Sword of Honour, Evelyn Waugh
Back to the classics. I’ve had this on my iPad for ages after reading a glowing review somewhere. It was one of the books to read on my New Years Resolution list. Lockdown has provided the opportunity to get stuck into it. I don’t know how long it is – originally published as three books, this version was edited by the author to be a stand alone volume. I’m terribly glad I finally got around to this. It reminded me of the war sections in A Dance to the Music of Time which I also loved when I re-read it a few years ago. It’s quite autobiographical. I read somewhere that Waugh was not a very good soldier, losing his command because he was too haughty or something like that . Our protagonist, Guy, is a very sympathetic character; I’ve been pondering how that is done. He’s just your average upper class goose really. But through his we get a terribly clear account of how hopeless war is. Right from the start there is the class based snobbery – who knows who – that determines who gets what positions in what regiments. Then the confusion and ad hoc nature of the training provided, followed by the incompetence of senior offices. We get a clear picture of the reality of war for soldiers – boredom followed by chaos and confusion. Our hero, Guy (how many upper class Englishmen are called Guy – this was the name of Olivia Manning’s hero in the Balkan Quartet) struggling to get into the army, on through his training, his appointment to a commando unit in Scotland and and on to the disaster that was Crete and then into the Middle East. Afterwards he ends up behind the lines in Yugoslavia as it then was, blundering about not understanding what’s going on at all. It’s all quite cynical really – the spooks get it wrong as they compile a list of Guy’s purported wrongdoing, public relations turns misadventure into heroism. Women don’t get much of a look in; caricatured really. But I was moved by it all.

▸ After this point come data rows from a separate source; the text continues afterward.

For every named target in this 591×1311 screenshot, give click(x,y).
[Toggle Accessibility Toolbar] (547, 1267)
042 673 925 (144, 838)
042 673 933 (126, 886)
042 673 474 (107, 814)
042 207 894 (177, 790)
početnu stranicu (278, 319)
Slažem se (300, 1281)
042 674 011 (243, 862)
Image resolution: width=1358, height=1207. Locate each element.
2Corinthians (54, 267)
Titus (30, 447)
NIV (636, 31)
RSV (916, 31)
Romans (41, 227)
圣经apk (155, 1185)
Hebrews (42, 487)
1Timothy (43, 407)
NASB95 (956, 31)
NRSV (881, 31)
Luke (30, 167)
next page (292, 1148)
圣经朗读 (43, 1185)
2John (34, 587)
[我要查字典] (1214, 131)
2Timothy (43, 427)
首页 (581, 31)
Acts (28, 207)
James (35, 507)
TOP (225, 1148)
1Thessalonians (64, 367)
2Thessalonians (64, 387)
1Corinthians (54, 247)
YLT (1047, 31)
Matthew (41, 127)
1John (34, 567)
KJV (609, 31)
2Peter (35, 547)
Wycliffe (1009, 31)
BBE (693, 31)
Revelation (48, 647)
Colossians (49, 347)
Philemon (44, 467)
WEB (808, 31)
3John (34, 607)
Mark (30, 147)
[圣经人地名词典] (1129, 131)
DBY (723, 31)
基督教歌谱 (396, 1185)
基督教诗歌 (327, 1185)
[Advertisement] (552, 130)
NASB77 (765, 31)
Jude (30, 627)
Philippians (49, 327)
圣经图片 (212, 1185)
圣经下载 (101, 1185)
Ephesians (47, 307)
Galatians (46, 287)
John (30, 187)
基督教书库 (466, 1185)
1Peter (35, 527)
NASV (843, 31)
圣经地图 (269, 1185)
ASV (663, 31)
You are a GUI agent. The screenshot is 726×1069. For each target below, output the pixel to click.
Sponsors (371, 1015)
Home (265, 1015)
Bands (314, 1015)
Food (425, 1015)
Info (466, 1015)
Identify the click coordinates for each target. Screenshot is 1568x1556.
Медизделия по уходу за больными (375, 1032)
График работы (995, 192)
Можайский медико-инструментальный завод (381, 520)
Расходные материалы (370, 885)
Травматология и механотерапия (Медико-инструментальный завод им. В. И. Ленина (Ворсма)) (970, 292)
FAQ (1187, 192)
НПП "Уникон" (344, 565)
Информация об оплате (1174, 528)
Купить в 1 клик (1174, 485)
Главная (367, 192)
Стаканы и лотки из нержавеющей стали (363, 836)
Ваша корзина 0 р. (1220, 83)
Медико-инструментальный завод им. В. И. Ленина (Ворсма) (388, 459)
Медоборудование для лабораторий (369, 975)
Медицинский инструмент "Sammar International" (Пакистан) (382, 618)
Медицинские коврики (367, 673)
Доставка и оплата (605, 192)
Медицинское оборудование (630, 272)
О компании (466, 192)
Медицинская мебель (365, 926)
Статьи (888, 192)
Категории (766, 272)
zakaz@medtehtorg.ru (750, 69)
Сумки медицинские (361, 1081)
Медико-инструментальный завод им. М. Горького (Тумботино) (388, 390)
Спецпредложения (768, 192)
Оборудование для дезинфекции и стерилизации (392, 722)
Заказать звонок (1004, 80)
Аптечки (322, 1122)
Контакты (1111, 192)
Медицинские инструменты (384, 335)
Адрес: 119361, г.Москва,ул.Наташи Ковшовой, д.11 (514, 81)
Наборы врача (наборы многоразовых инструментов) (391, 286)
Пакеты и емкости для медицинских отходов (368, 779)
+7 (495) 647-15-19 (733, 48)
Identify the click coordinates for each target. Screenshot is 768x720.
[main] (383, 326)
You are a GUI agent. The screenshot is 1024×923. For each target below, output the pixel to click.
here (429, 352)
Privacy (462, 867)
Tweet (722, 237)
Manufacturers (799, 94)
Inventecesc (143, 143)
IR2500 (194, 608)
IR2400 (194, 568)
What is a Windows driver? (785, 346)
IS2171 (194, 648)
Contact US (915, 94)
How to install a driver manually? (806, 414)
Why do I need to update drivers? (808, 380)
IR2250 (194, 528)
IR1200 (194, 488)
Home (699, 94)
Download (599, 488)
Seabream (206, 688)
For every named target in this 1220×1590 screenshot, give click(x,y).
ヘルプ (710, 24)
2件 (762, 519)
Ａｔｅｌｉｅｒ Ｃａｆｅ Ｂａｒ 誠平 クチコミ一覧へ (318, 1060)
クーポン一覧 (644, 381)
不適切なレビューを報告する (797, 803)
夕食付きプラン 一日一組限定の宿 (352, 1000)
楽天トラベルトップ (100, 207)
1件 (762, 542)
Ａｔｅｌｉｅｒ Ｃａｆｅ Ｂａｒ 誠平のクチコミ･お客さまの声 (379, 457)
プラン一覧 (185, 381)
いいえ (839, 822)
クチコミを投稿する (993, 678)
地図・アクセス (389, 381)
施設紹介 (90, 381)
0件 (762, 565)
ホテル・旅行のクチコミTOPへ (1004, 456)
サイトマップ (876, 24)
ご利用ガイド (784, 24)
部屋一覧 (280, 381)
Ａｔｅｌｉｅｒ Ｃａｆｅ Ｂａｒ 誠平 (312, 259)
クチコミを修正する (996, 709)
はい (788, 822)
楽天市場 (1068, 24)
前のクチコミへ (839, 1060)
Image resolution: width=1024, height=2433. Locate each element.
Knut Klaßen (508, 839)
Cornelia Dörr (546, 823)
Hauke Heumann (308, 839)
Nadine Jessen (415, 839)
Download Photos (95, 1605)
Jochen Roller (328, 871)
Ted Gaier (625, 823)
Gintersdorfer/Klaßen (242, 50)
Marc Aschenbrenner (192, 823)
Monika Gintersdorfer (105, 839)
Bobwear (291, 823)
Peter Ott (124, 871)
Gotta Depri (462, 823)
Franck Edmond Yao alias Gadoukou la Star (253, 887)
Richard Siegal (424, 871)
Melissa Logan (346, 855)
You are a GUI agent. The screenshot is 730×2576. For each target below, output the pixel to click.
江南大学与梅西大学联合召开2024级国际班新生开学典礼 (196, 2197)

I was all prepared for a very unhappy ending but am pleased that didn’t eventuate. I really enjoyed it
the echoing grove, Rosamund Lehmann
Another book I’ve had for ages; I think collected from either the school fete or Hillary’s little library across the road. I’m terribly pleased I got around to reading it. I was slightly wary; these mid-century English women writers can be acerbic. I’ve given up on Muriel Spark! But I loved this. A story about two sisters; one who is married to Ricky the other who has an affair with him. I love the cover – this is Dinah, the dark haired one who has the affair; Madeleine is fair-haired. It starts with the two sisters reconciling after being estranged for fifteen years. We are then taken back through their story. It’s very inventive in terms of the structure. We hear from each sister separately in turn about different critical episodes – a farewell, a miscarriage, a revelation, an attempted reconciliation. we meet new characters – perhaps unnecessarily. Late in the piece we hear from their mother – who, as all mothers do, knows more than her daughters think. We hear, in the third person, what the man at the centre of this, Ricky , is feeling. If there is a failing you wonder why these women were so attracted to him – you have to take that as a given. The best thing about it is the depiction of the relationship between the two sisters – a competitiveness hardly acknowledged but ever-present, and differing memories and understanding of shared family histories, but at bottom, in extremis, after it all, an underlying love and appreciation of each other. I enjoyed it a lot.